Consider a solution containing 0.100 M fluoride ions and 0.126 M hydrogen fluoride. The concentration of fluoride ions after the addition of 9.00 mL of 0.0100 M HCl to 25.0 mL of this solution is ________ M.
A) 0.0735
B) 0.0762
C) 0.0980
D) 0.0709
E) 0.00253

Answer 1

Answer: The concentration of fluoride ions after the addition of 9.00 mL of 0.0100 M HCl to 25.0 mL of this solution is 0.0709 M.

Explanation:

Given: Concentration of hydrogen fluoride = 0.126 M

Concentration of fluoride ions = 0.1 M

Volume of HCl = 9.0 mL

Concentration of HCl = 0.01 M

Volume of HCl = 25.0 mL

Moles of $F^{-}$ ions are calculated as follows.
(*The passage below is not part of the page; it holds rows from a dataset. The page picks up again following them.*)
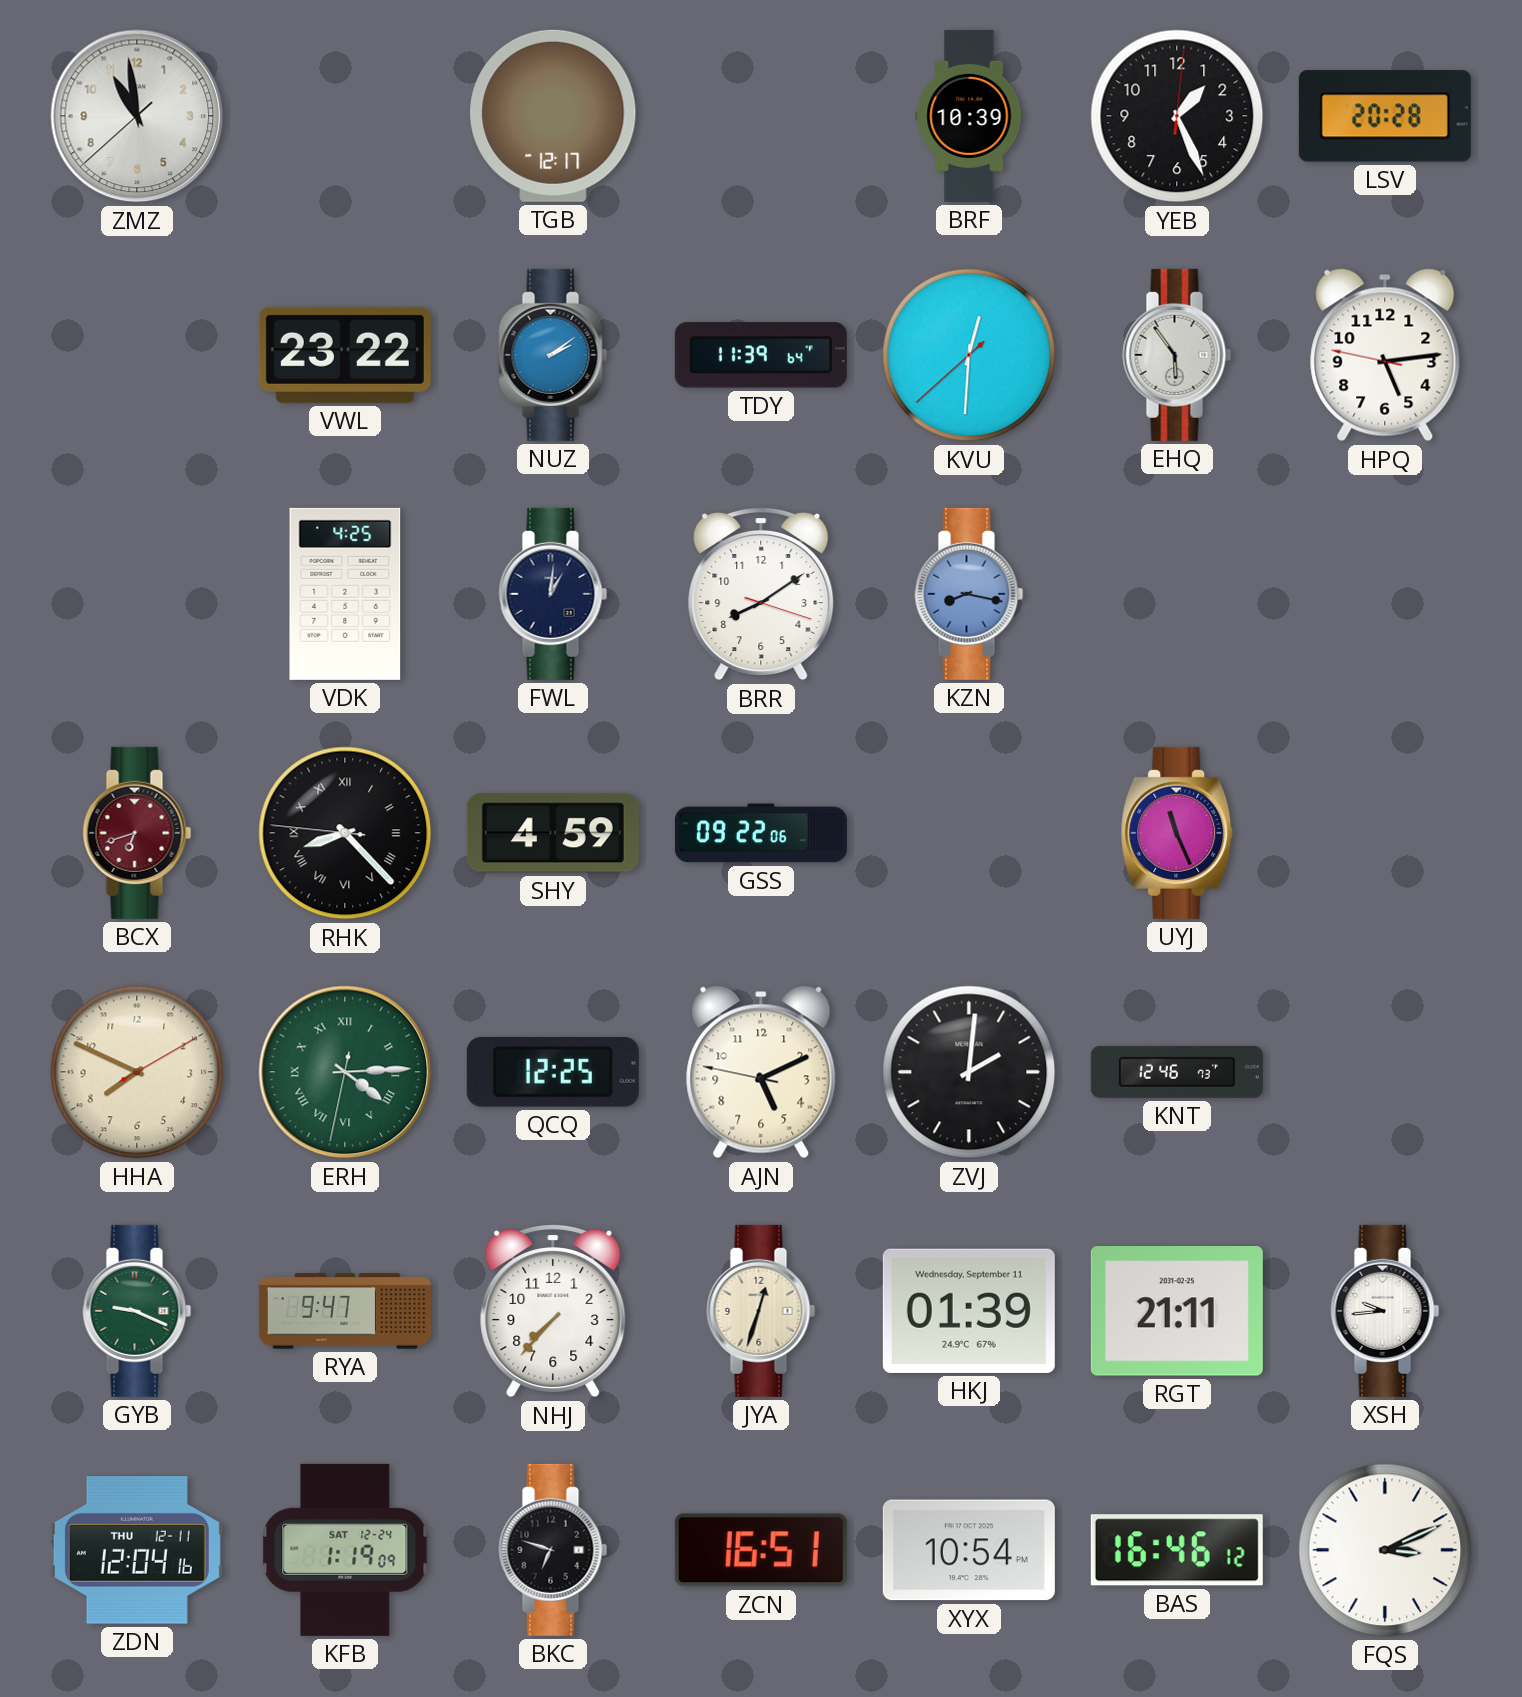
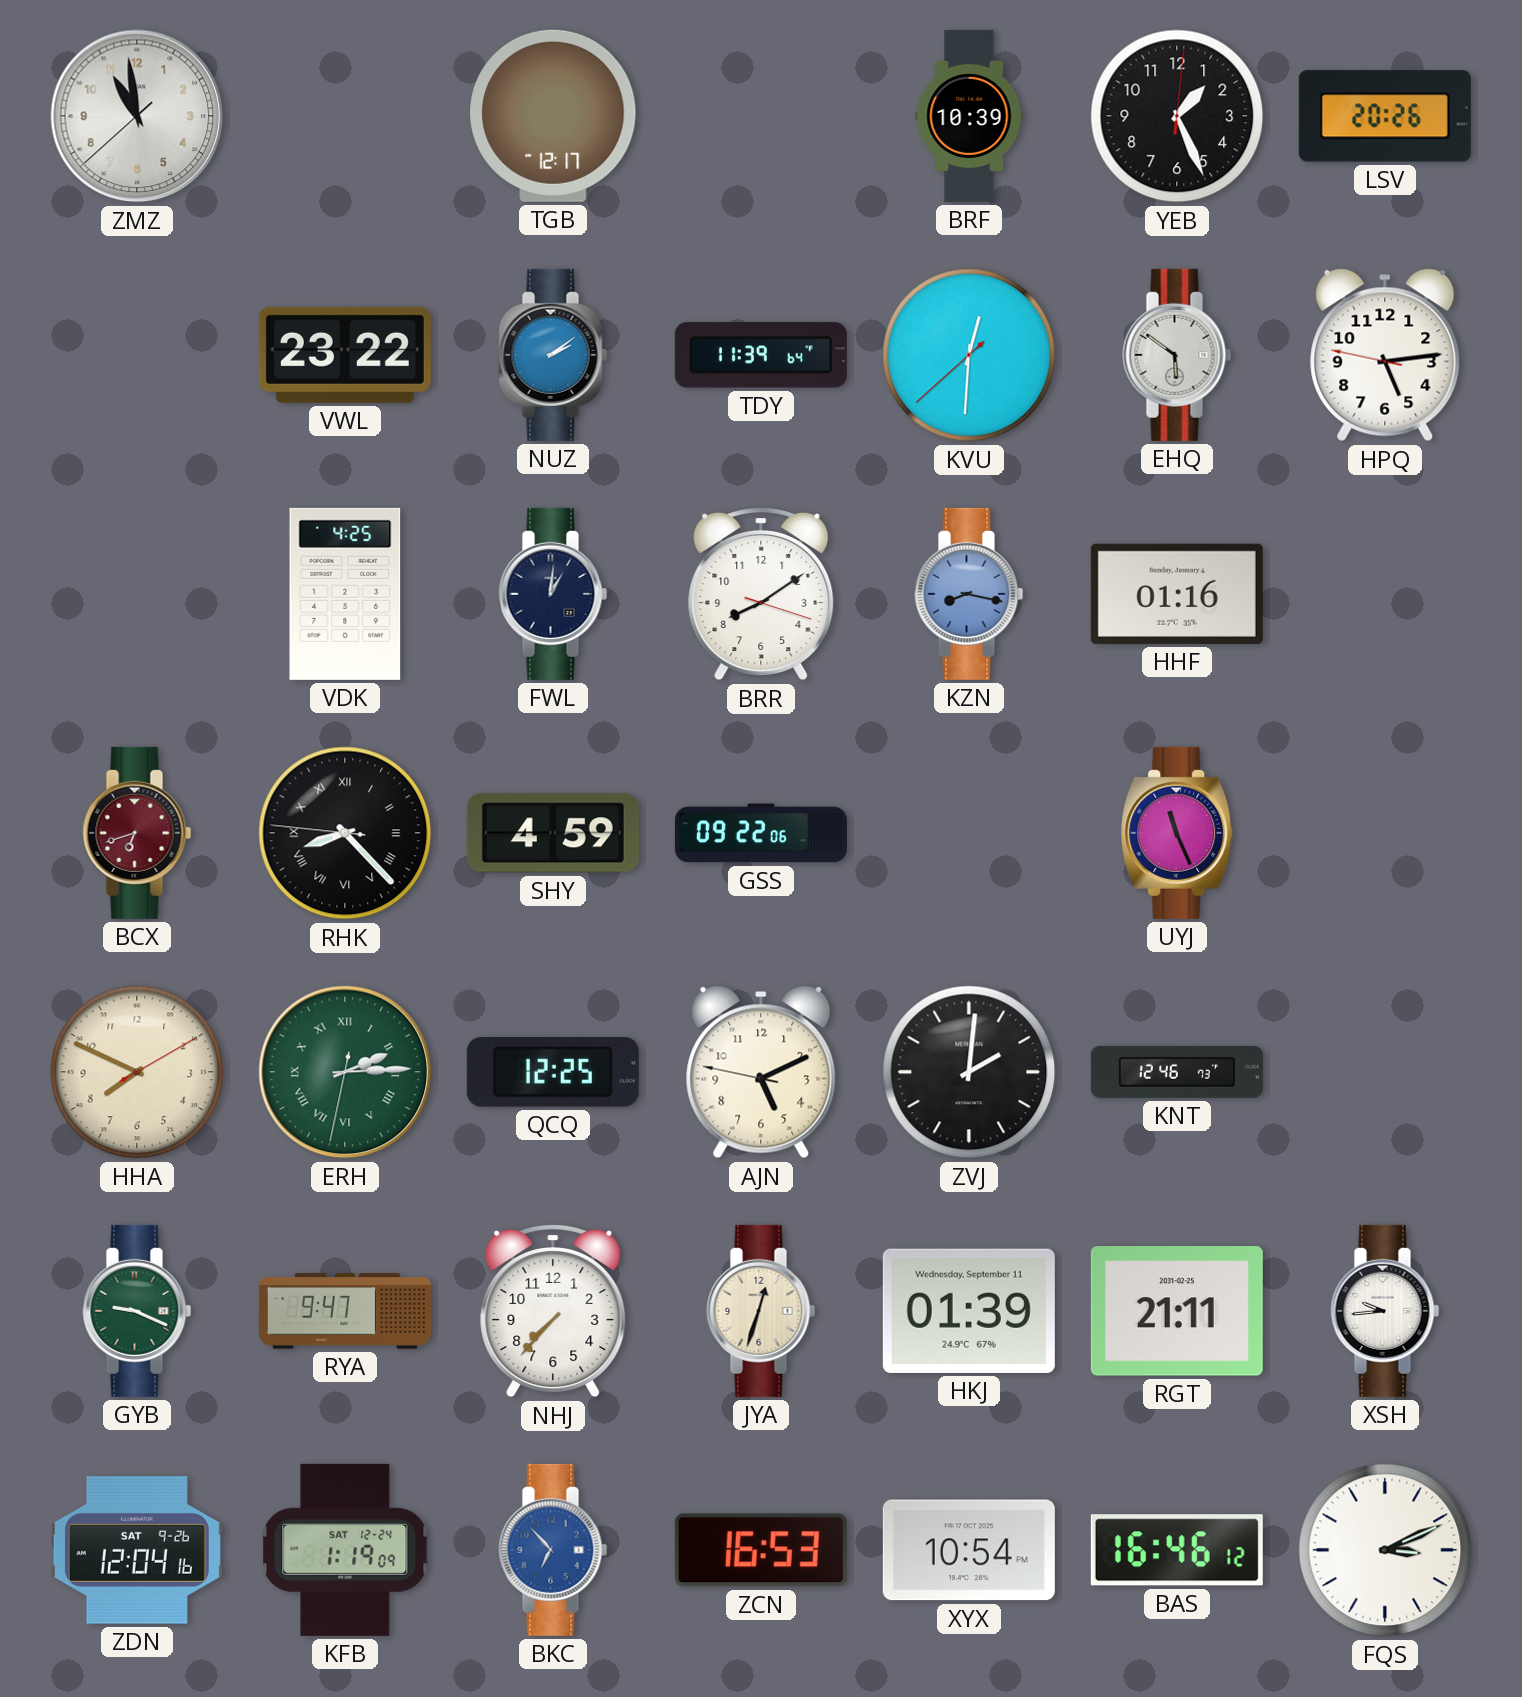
LSV: 20:28 -> 20:26
EHQ: 5:54 -> 5:51
HHF: none -> 01:16
ERH: 4:14 -> 2:14
ZDN date: THU 12-11 -> SAT 9-26
BKC: 6:48 -> 6:53
BKC dial: black -> blue
ZCN: 16:51 -> 16:53
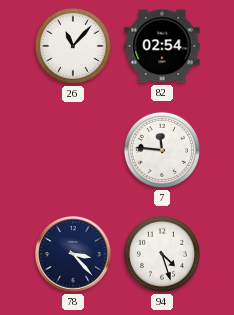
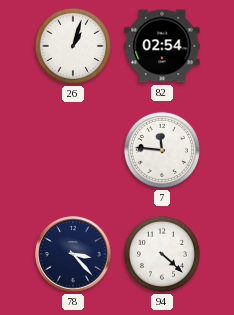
26: 11:07 -> 1:03
94: 4:27 -> 4:22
$Moles of F^{-} = molarity \times volume\\= 0.1 M \times 0.025 L\\= 0.0025 mol$

Moles of HF are as follows.

$Moles of HF = Molarity \times Volume\\= 0.126 M \times 0.025 L\\= 0.00315 mol$

Moles of HCl are as follows.

$Moles of HCl = Molarity \times volume\\= 0.01 M \times 0.009 L\\= 0.00009 mol$

Now, reaction equation with initial and final moles will be as follows.

                        $H^{+} + F^{-} \rightarrow HF$

Initial:      0.00009  0.0025    0.00315

Equilibrium:      (0.0025 - 0.00009)    (0.00315 + 0.00009)

                                = 0.00241                    = 0.00324

Total volume = (9.00 mL + 25.0 mL) = 34.0 mL = 0.034 L

Hence, concentration of fluoride ions is calculated as follows.

$Concentration = \frac{moles}{volume}\\= \frac{0.00241 mol}{0.034 L}\\= 0.0709 M$

Thus, we can conclude that concentration of fluoride ions after the addition of 9.00 mL of 0.0100 M HCl to 25.0 mL of this solution is 0.0709 M.